Pace feeding is a technique that gives the baby control over the feeding session so they can eat at their own pace. Breast milk is not instantly sprayed into the mouth when a baby is breastfeeding, so it can be overwhelming and offputting to your kid to switch to a bottle that does that.
To pace feed, your baby should be in an upright position rather than laying down. Feed based on the baby’s feeding cues rather than a schedule. Do not overfeed or force the bottle into the baby’s mouth. Allow your baby to eat a little bit from the bottle at a time. Let him or her suck on the bottle for a few moments and then pull the bottle away.
Do this a few times to mimic the pace he or she would normally eat at when breastfeeding. Even if the baby seems to be drinking it well, if the milk comes out too fast, it might be too much to consume all at once.
Try placing a few drops of breast milk on the bottle's nipple to coax the baby into sucking on the bottle’s nipple.
You can also allow your baby to play with the bottle's nipple in his or her mouth for a little while. Let your baby get used to it, even if this means allowing him or her to chew on it for a few moments.
Try warming the milk for longer or not as long to find a temperature your baby prefers. Always remember to check the temperature of the milk before giving it to the baby to ensure it's not too hot.
Your baby is young, and sometimes simple tricks like distracting them with a toy or even your keys can be enough to keep their mind away from switching to the bottle. You can also try singing, talking, having music play in the background, or reading to them as they eat. Anything to distract their attention away from the bottle can be just enough for them to not realize they’re using a bottle.

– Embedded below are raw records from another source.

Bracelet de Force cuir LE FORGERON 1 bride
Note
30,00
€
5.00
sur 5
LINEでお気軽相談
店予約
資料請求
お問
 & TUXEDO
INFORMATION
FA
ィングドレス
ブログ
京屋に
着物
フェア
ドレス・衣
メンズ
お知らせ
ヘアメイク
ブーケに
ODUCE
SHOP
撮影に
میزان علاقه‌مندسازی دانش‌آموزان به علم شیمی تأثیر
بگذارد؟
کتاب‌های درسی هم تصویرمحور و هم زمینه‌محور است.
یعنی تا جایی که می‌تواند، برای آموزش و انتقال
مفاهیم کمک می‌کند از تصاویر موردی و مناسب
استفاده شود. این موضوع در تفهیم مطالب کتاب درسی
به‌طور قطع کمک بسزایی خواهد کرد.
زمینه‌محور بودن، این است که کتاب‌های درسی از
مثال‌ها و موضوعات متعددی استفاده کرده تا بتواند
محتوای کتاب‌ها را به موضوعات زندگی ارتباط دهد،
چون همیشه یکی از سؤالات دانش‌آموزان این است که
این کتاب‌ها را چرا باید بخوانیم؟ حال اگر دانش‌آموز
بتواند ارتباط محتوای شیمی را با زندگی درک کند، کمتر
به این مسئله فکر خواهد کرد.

Babies can be picky eaters and not all formula will taste the same. You don’t have to try everything all in one sitting, but be willing to try out different formulas from a wide range of companies until you find one that they seem to like.

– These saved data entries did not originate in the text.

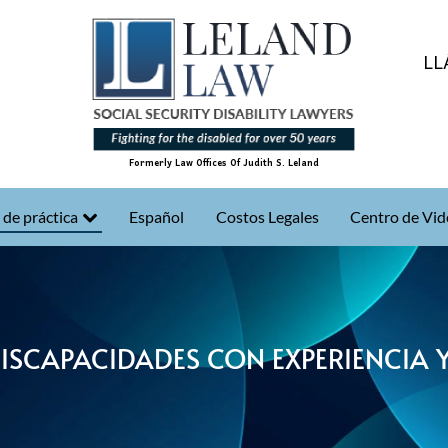
LL
Formerly Law Offices Of Judith S. Leland
 de práctica
Español
Costos Legales
Centro de Vid
DISCAPACIDADES CON EXPERIENCIA 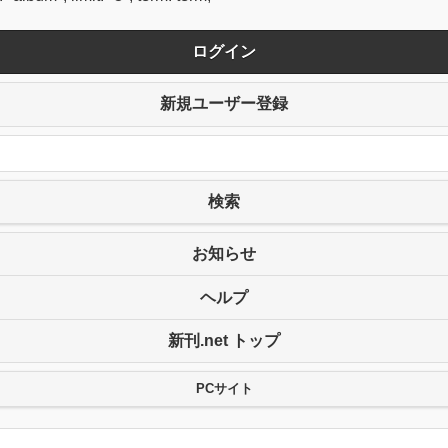
ログイン
新規ユーザー登録
検索
お知らせ
ヘルプ
新刊.net トップ
PCサイト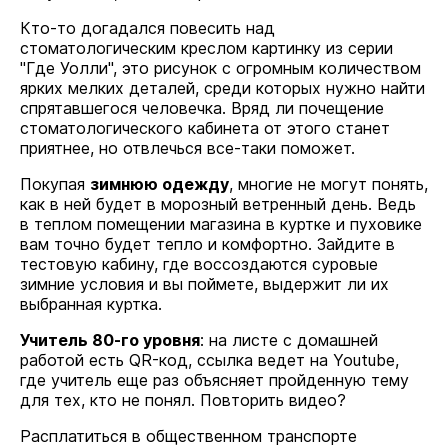
Кто-то догадался повесить над
стоматологическим креслом картинку из серии
"Где Уолли", это рисунок с огромным количеством
ярких мелких деталей, среди которых нужно найти
спрятавшегося человечка. Вряд ли почещение
стоматологического кабинета от этого станет
приятнее, но отвлечься все-таки поможет.
Покупая
зимнюю одежду
, многие не могут понять,
как в ней будет в морозный ветренный день. Ведь
в теплом помещении магазина в куртке и пуховике
вам точно будет тепло и комфортно. Зайдите в
тестовую кабину, где воссоздаются суровые
зимние условия и вы поймете, выдержит ли их
выбранная куртка.
Учитель 80-го уровня
: на листе с домашней
работой есть QR-код, ссылка ведет на Youtube,
где учитель еще раз объясняет пройденную тему
для тех, кто не понял. Повторить видео?
Расплатиться в общественном транспорте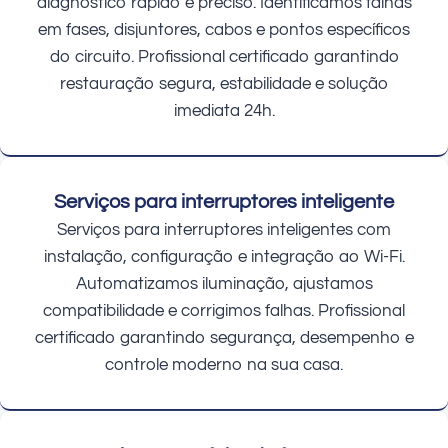
diagnóstico rápido e preciso. Identificamos falhas
em fases, disjuntores, cabos e pontos específicos
do circuito. Profissional certificado garantindo
restauração segura, estabilidade e solução
imediata 24h.
Serviços para interruptores inteligente
Serviços para interruptores inteligentes com
instalação, configuração e integração ao Wi-Fi.
Automatizamos iluminação, ajustamos
compatibilidade e corrigimos falhas. Profissional
certificado garantindo segurança, desempenho e
controle moderno na sua casa.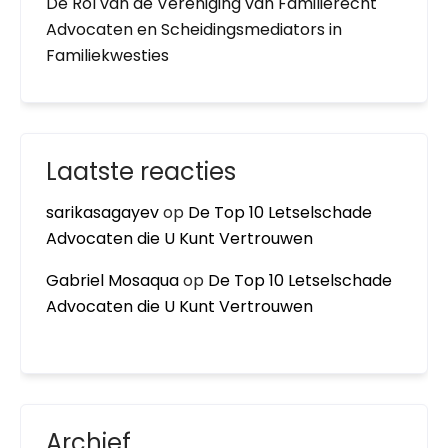
De Rol van de Vereniging van Familierecht
Advocaten en Scheidingsmediators in
Familiekwesties
Laatste reacties
sarikasagayev
op
De Top 10 Letselschade
Advocaten die U Kunt Vertrouwen
Gabriel Mosaqua
op
De Top 10 Letselschade
Advocaten die U Kunt Vertrouwen
Archief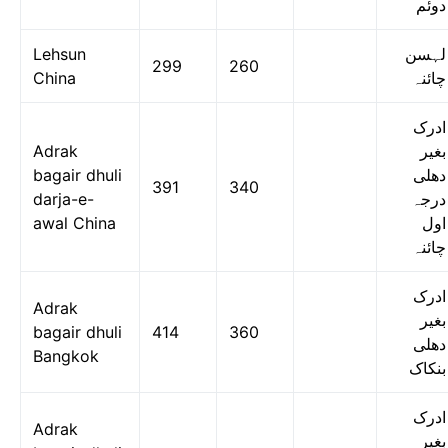
دوئم
Lehsun
لہسن
299
260
China
چائنہ
ادرک
Adrak
بغیر
bagair dhuli
دھلی
391
340
darja-e-
درجہ
awal China
اول
چائنہ
ادرک
Adrak
بغیر
bagair dhuli
414
360
دھلی
Bangkok
بنکاک
ادرک
Adrak
بغیر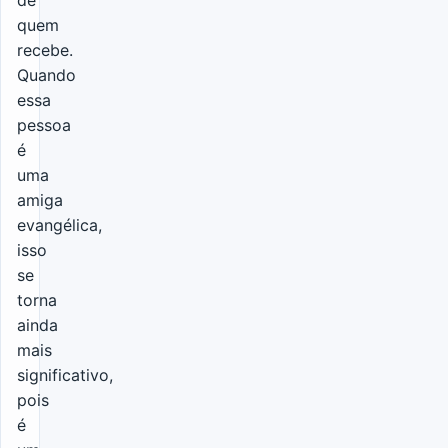
quem
recebe.
Quando
essa
pessoa
é
uma
amiga
evangélica,
isso
se
torna
ainda
mais
significativo,
pois
é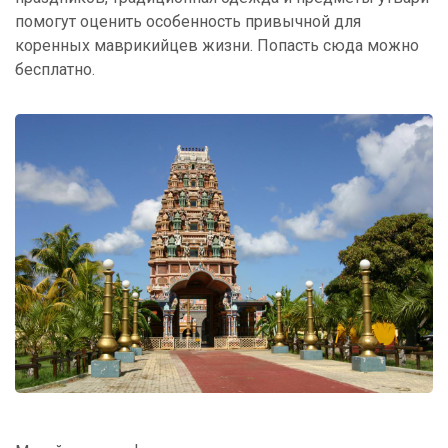
помогут оценить особенность привычной для
коренных маврикийцев жизни. Попасть сюда можно
бесплатно.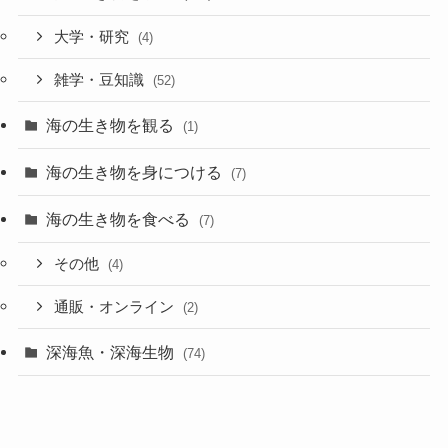
大学・研究
(4)
雑学・豆知識
(52)
海の生き物を観る
(1)
海の生き物を身につける
(7)
海の生き物を食べる
(7)
その他
(4)
通販・オンライン
(2)
深海魚・深海生物
(74)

Your baby might cry. You might cry. Your neighbors might cry. But it’s okay. Don’t give up, even when it gets hard. You’re doing nothing wrong trying to teach your baby how to feed on a bottle.

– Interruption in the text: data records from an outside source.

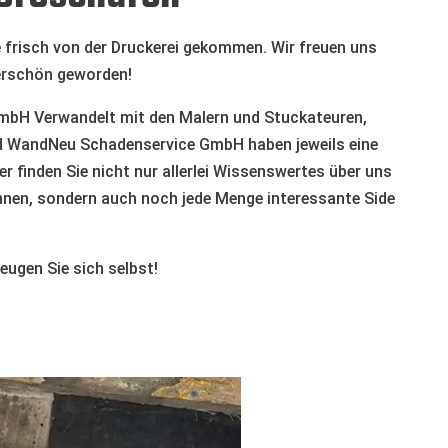
 frisch von der Druckerei gekommen. Wir freuen uns
erschön geworden!
bH Verwandelt mit den Malern und Stuckateuren,
WandNeu Schadenservice GmbH haben jeweils eine
 finden Sie nicht nur allerlei Wissenswertes über uns
önnen, sondern auch noch jede Menge interessante Side
eugen Sie sich selbst!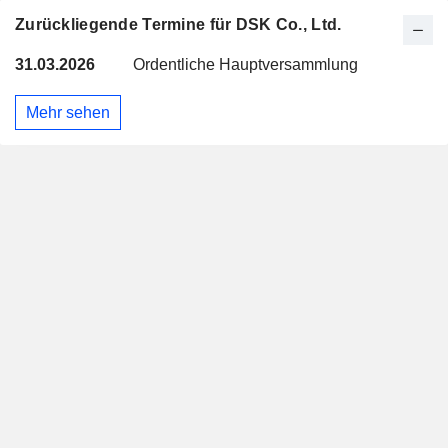
Zurückliegende Termine für DSK Co., Ltd.
31.03.2026
Ordentliche Hauptversammlung
Mehr sehen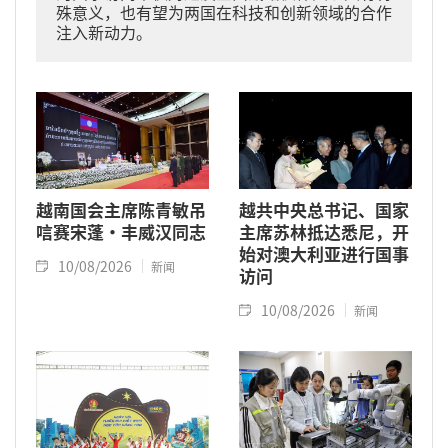
殊意义，也有望为两国在科技和创新领域的合作
注入新动力。
越南国会主席陈青敏吊
越共中央总书记、国家
唁赛宋蓬·丰威汉同志
主席苏林抵达悉尼，开
始对澳大利亚进行国事
10/08/2026
新闻
访问
10/08/2026
新闻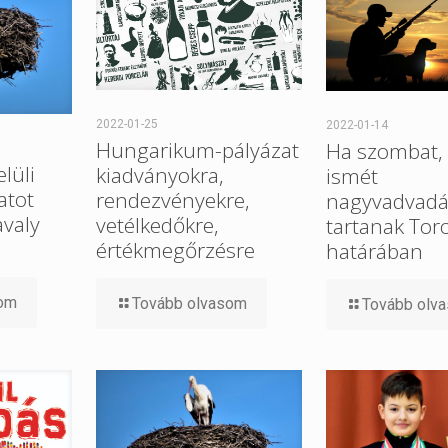
2022-01-25
2022-01-14
Hungarikum-pályázat
Ha szombat, 
elüli
kiadványokra,
ismét
atot
rendezvényekre,
nagyvadvadá
avaly
vetélkedőkre,
tartanak Tor
értékmegőrzésre
határában
som
Tovább olvasom
Tovább olv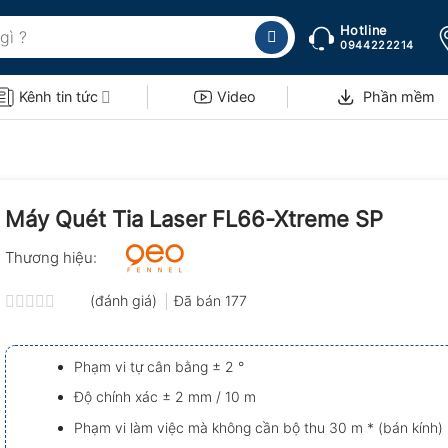
Hotline
0944222214
Kênh tin tức
Video
Phần mềm
Máy Quét Tia Laser FL66-Xtreme SP
Thương hiệu:
(đánh giá)
Đã bán
177
Được
xếp
hạng
Phạm vi tự cân bằng ± 2 °
0.0
5
Độ chính xác ± 2 mm / 10 m
sao
Phạm vi làm việc mà không cần bộ thu 30 m * (bán kính)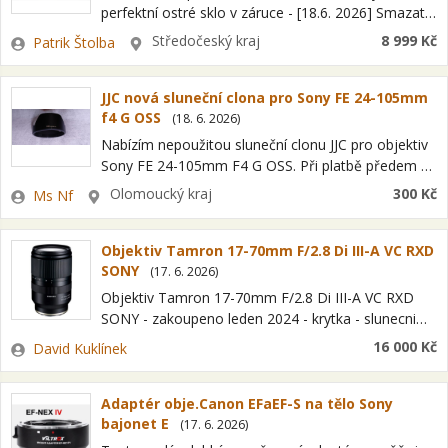
perfektní ostré sklo v záruce - [18.6. 2026] Smazat/
Upravit/ Topovat Viltrox AF 50mm f1,4 Sony E -
Zadavatel
Lokalita
Středočeský kraj
8 999 Kč
Patrik Štolba
perfektní…
JJC nová sluneční clona pro Sony FE 24-105mm
f4 G OSS
(
18. 6. 2026
)
Nabízím nepoužitou sluneční clonu JJC pro objektiv
Sony FE 24-105mm F4 G OSS. Při platbě předem na
účet zašlu na Zásilkovnu, poštovné 95 Kč. Dobírka
Zadavatel
Lokalita
Olomoucký kraj
300 Kč
Ms Nf
na Zásilkovnu po…
Objektiv Tamron 17-70mm F/2.8 Di III-A VC RXD
SONY
(
17. 6. 2026
)
Objektiv Tamron 17-70mm F/2.8 Di III-A VC RXD
SONY - zakoupeno leden 2024 - krytka - slunecni
clona - ND filtr ND-ND1000 Gobe - CPL filtr Gobe -
Zadavatel
16 000 Kč
David Kuklínek
…
Adaptér obje.Canon EFaEF-S na tělo Sony
bajonet E
(
17. 6. 2026
)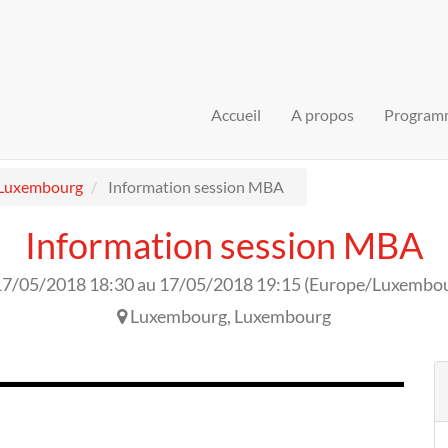
Accueil
A propos
Program
Luxembourg
Information session MBA
Information session MBA
17/05/2018 18:30
au
17/05/2018 19:15
(
Europe/Luxembo
Luxembourg
,
Luxembourg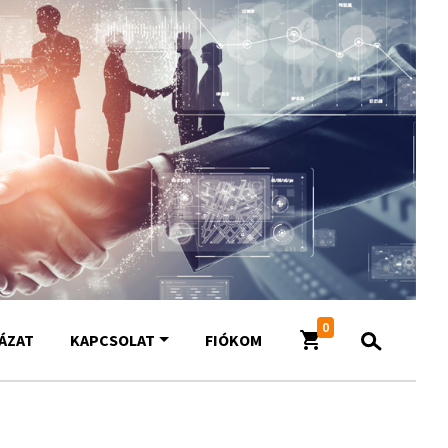
0
YÁZAT
KAPCSOLAT
FIÓKOM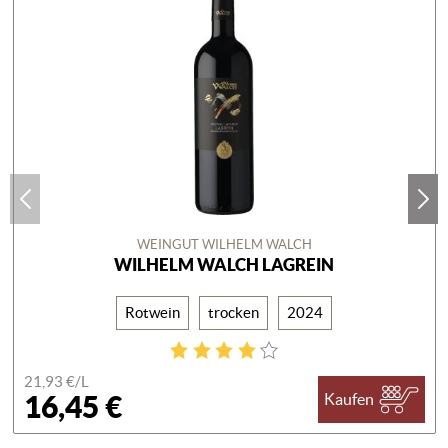
WEINGUT WILHELM WALCH
WILHELM WALCH LAGREIN
Rotwein
trocken
2024
21,93 €/
L
16,45 €
Kaufen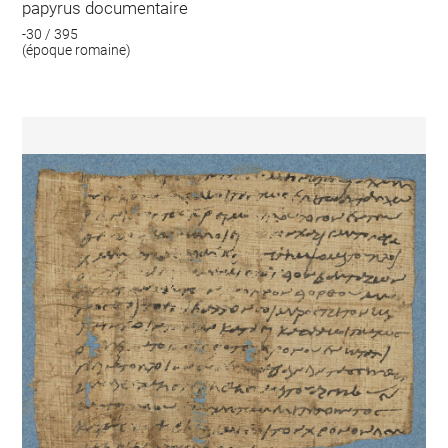
papyrus documentaire
-30 / 395
(époque romaine)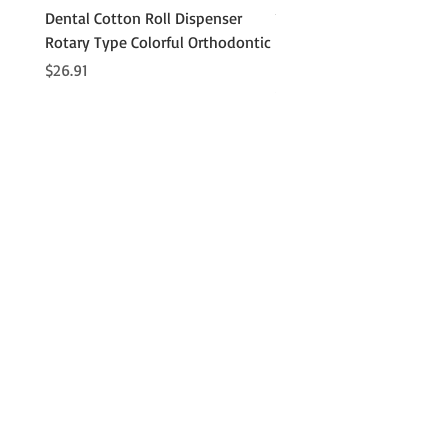
1)シンプルで使いやすい画像管理機
Dental Cotton Roll Dispenser
10Pcs Orthodontic Denta
能、レポートの印刷出力が可能。
Rotary Type Colorful Orthodontic
Roll Clip Ortho Disposabl
2) ニアフィールド、ファーフィール
Holder
価格
$26.91
ド、トータルゲインを個別に調整でき
価格
$21.86
ます。
3) 外部ストレージ機能。
4) ソフトウェアは U ディスクを介し
て更新されます。
5)ビデオプリンター、インクジェット
プリンター、レーザープリンターと接
続可能。
6）画像のリアルタイム、フリーズ、
メモリ、呼び出し、および大容量のシ
ネループを実現します。多段階走査深
度、ダイナミックレンジ、焦点数、焦
点距離、焦点位置調整などの機能を備
えています。
3.性能
表示モード：B、2B、4B、BM、M。
ディスプレイの奥行：240mm
フォーカス モード: フォーカス番号と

Both you and your baby are trying something new, and it can be tough to balance the emotions and the stress of everything new at the same time. If you are feeling overwhelmed, take a break, step away, let your baby cry for a minute or two, and then come back once you have a clear mind. Your baby is just fine if they have to fuss or cry.
This is a process, and it will take time. You can do it.
Some parents will start to think that even though they’ve tried every tip or trick out there and their kid is still not doing things perfectly, it is somehow their fault. Do not blame yourself or get upset because everything is not going as you planned.
It’s not fun to watch your baby be unhappy or hungry, but you are doing your best and trying to help them as much as you can. Keep trying. Don’t give up.
These tips are just the start of what you can do. Your baby has a personality and quirks that are uniquely their own. What works for someone else might not work for you. Get creative and try out new plans, tactics, or ideas when finding your own solution.
With all of these amazing newborn baby bottle feeding tips, which ones will you try? Our team at Perry Mackin recommends going through the list and seeing what works for you and your baby.
Remember to be patient and give your little one time to make the adjustment. Eventually, your baby will be drinking from the bottle like a pro!